Which lines below contain "Objednáš"? Copy every one of them.

*** Opening of RECORDS SHOWN ***

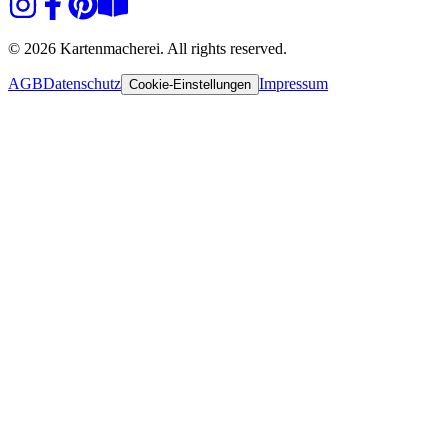
© 2026 Kartenmacherei. All rights reserved.
AGB
Datenschutz
Impressum
Cookie-Einstellungen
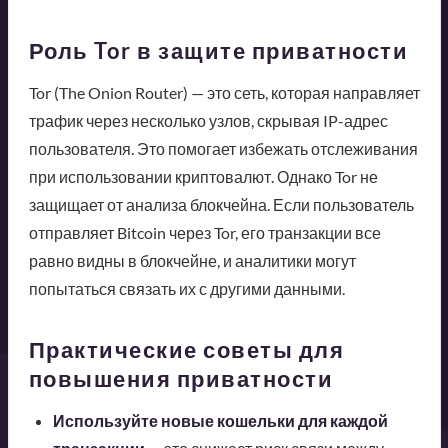
Роль Tor в защите приватности
Tor (The Onion Router) — это сеть, которая направляет
трафик через несколько узлов, скрывая IP-адрес
пользователя. Это помогает избежать отслеживания
при использовании криптовалют. Однако Tor не
защищает от анализа блокчейна. Если пользователь
отправляет Bitcoin через Tor, его транзакции все
равно видны в блокчейне, и аналитики могут
попытаться связать их с другими данными.
Практические советы для
повышения приватности
Используйте новые кошельки для каждой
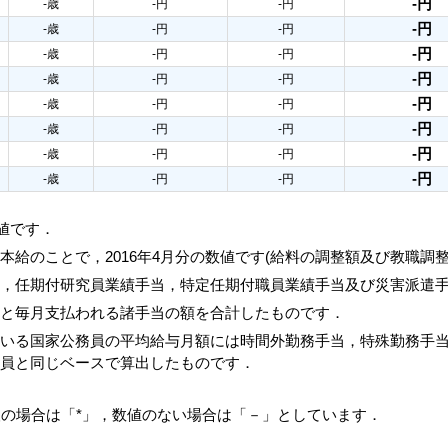
-円
-歳
-円
-円
-円
-歳
-円
-円
-円
-歳
-円
-円
-円
-歳
-円
-円
-円
-歳
-円
-円
-円
-歳
-円
-円
-円
-歳
-円
-円
-円
-歳
-円
-円
数値です．
本給のことで，2016年4月分の数値です(給料の調整額及び教職調
当，任期付研究員業績手当，特定任期付職員業績手当及び災害派遣
額と毎月支払われる諸手当の額を合計したものです．
ている国家公務員の平均給与月額には時間外勤務手当，特殊勤務手
務員と同じベースで算出したものです．
人の場合は「*」，数値のない場合は「－」としています．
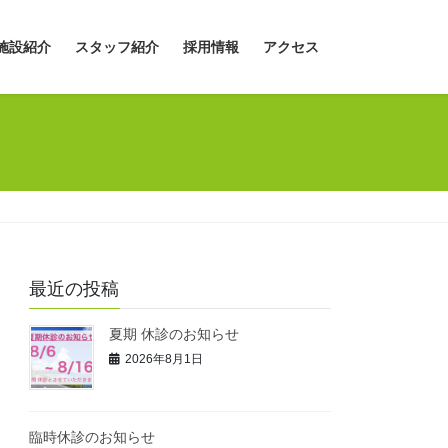
施設紹介
スタッフ紹介
採用情報
アクセス
最近の投稿
夏期 休診のお知らせ
2026年8月1日
臨時休診のお知らせ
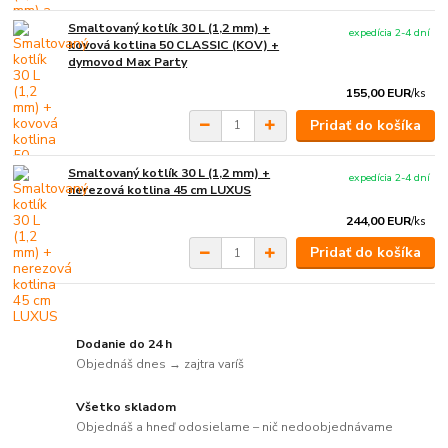
Smaltovaný kotlík 30 L (1,2 mm) +
expedícia 2-4 dní
kovová kotlina 50 CLASSIC (KOV) +
dymovod Max Party
155,00 EUR
/
ks
Pridať do košíka
Smaltovaný kotlík 30 L (1,2 mm) +
expedícia 2-4 dní
nerezová kotlina 45 cm LUXUS
244,00 EUR
/
ks
Pridať do košíka
Dodanie do 24 h
Objednáš dnes → zajtra varíš
Všetko skladom
Objednáš a hneď odosielame – nič nedoobjednávame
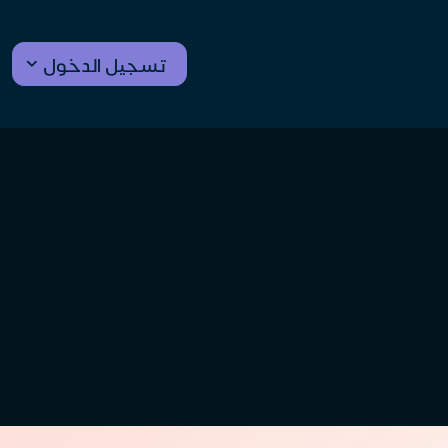
تسجيل الدخول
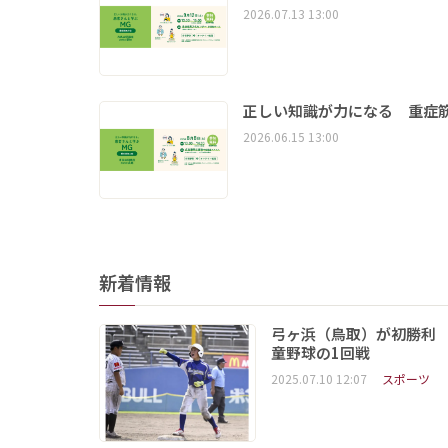
2026.07.13 13:00
正しい知識が力になる 重症筋
2026.06.15 13:00
新着情報
弓ヶ浜（鳥取）が初勝利
童野球の1回戦
2025.07.10 12:07
スポーツ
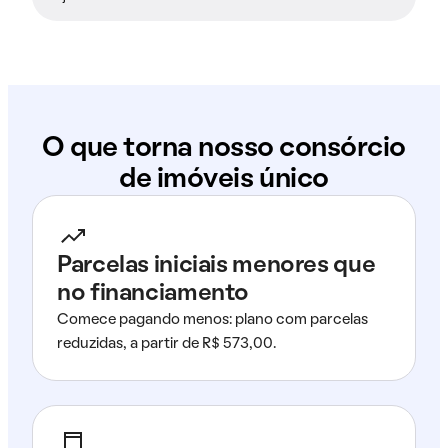
O que torna nosso consórcio
de imóveis único
Parcelas iniciais menores que
no financiamento
Comece pagando menos: plano com parcelas
reduzidas, a partir de R$ 573,00.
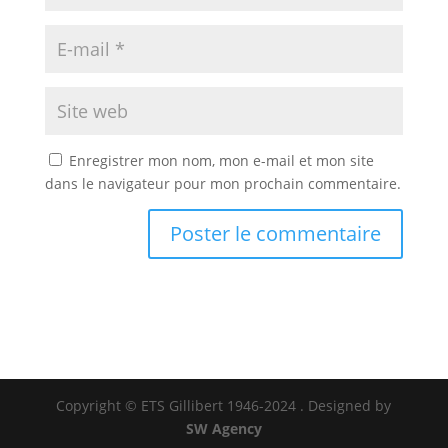
Enregistrer mon nom, mon e-mail et mon site
dans le navigateur pour mon prochain commentaire.
Copyright © ETS Gillibert 1946-2024
. Designed by
SW Agency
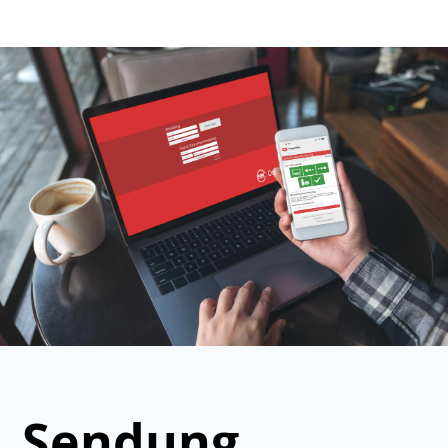
Sendung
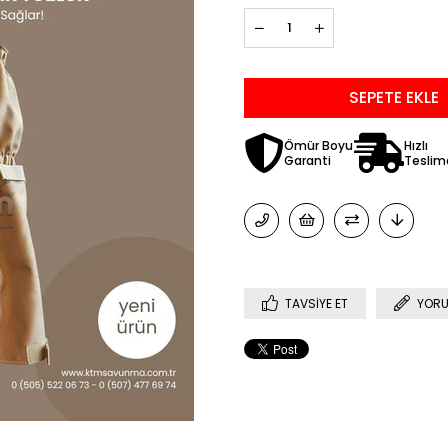
Ömür Boyu
Hızlı
Garanti
Teslim
TAVSIYE ET
YORU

*** Close of RECORDS SHOWN ***

RESPONSE:
Objednáš dnes → zajtra varíš
Objednáš a hneď odosielame – nič nedoobjednávame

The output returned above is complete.